Eleutherodactylus lamprotes
- Conservation status: Critically Endangered (IUCN 3.1)

Scientific classification
- Kingdom: Animalia
- Phylum: Chordata
- Class: Amphibia
- Order: Anura
- Clade: Brachycephaloidea
- Family: Eleutherodactylidae
- Genus: Eleutherodactylus
- Species: E. lamprotes
- Binomial name: Eleutherodactylus lamprotes Schwartz, 1973

= Eleutherodactylus lamprotes =

- Authority: Schwartz, 1973
- Conservation status: CR

Species of frog

Eleutherodactylus lamprotes is a species of frog in the family Eleutherodactylidae endemic to the Massif de la Hotte, Haiti. Its common name is Castillon robber frog.
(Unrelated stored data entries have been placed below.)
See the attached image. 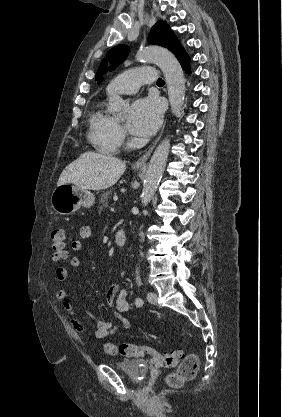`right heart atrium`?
<instances>
[{"mask_svg":"<svg viewBox=\"0 0 282 417\" xmlns=\"http://www.w3.org/2000/svg\"><path fill=\"white\" fill-rule=\"evenodd\" d=\"M119 134H120L121 139H123L125 137V134L121 130L119 131Z\"/></svg>","mask_w":282,"mask_h":417,"instance_id":"1","label":"right heart atrium"}]
</instances>
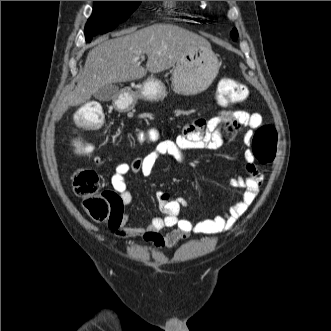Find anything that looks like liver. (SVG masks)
<instances>
[{"instance_id":"6515ba94","label":"liver","mask_w":331,"mask_h":331,"mask_svg":"<svg viewBox=\"0 0 331 331\" xmlns=\"http://www.w3.org/2000/svg\"><path fill=\"white\" fill-rule=\"evenodd\" d=\"M209 44L203 37L171 24H154L141 30L105 40L89 51L75 89L67 94L53 112L58 121L71 106L90 100L101 87L143 78L147 71L160 73L173 67L192 48ZM146 54V68L140 58Z\"/></svg>"}]
</instances>
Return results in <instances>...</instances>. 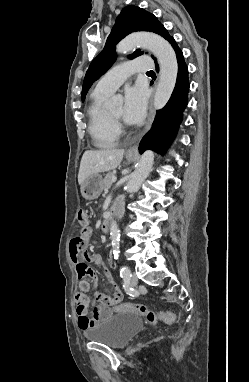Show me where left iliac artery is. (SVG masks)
Listing matches in <instances>:
<instances>
[{
	"label": "left iliac artery",
	"instance_id": "left-iliac-artery-1",
	"mask_svg": "<svg viewBox=\"0 0 249 382\" xmlns=\"http://www.w3.org/2000/svg\"><path fill=\"white\" fill-rule=\"evenodd\" d=\"M114 254H115V259H117V258H118V254H117V252H115ZM120 276H121L124 280L129 279V278L132 276L130 268L127 267V266H123V267L121 268V271H120Z\"/></svg>",
	"mask_w": 249,
	"mask_h": 382
}]
</instances>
The specific name refers to its contrasting colour patterns.

==Description==
Males measure 20–37 mm in snout–vent length. Dorsum is patternless brown to tan, whereas concealed surfaces of thighs, underside of hindlimbs, and axillae are bright orange. Vocal sac dark is brown, and venter is dark brown with large white spots. Dorsum is weakly tuberculate, but upper eyelids and upper surface of head have prominent, almost spine-like tubercles.
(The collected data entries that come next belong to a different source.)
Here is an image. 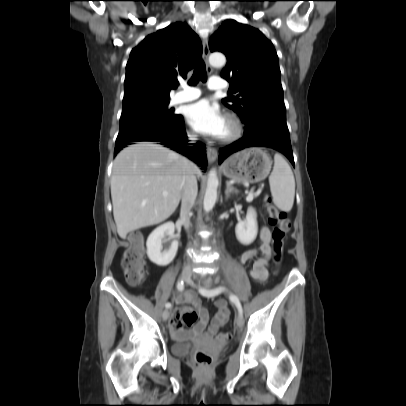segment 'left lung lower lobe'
<instances>
[{"label":"left lung lower lobe","mask_w":406,"mask_h":406,"mask_svg":"<svg viewBox=\"0 0 406 406\" xmlns=\"http://www.w3.org/2000/svg\"><path fill=\"white\" fill-rule=\"evenodd\" d=\"M264 146L283 153L294 165L292 147L286 122L271 119H255L246 124L244 136L231 145L220 149L218 162L244 148Z\"/></svg>","instance_id":"left-lung-lower-lobe-1"}]
</instances>
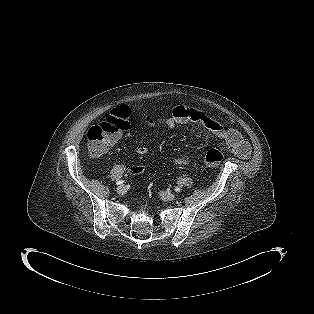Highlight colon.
<instances>
[{
  "mask_svg": "<svg viewBox=\"0 0 314 314\" xmlns=\"http://www.w3.org/2000/svg\"><path fill=\"white\" fill-rule=\"evenodd\" d=\"M130 109L123 105L117 107L103 122L91 126L87 133L88 150L93 156L107 151L111 142L129 128ZM223 160V154L210 149L205 156V167H214Z\"/></svg>",
  "mask_w": 314,
  "mask_h": 314,
  "instance_id": "5ec220e1",
  "label": "colon"
}]
</instances>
==Habitat and conservation==
The species' natural habitat is mesic upland forest at elevations of 818–1455 m asl. It is an arboreal species found in bromeliads. It is moderately common in suitable habitat, but threatened by habitat loss. The species occurs in the Pic Macaya National Park, but there is no active management for conservation, and the habitat loss continues also in the park.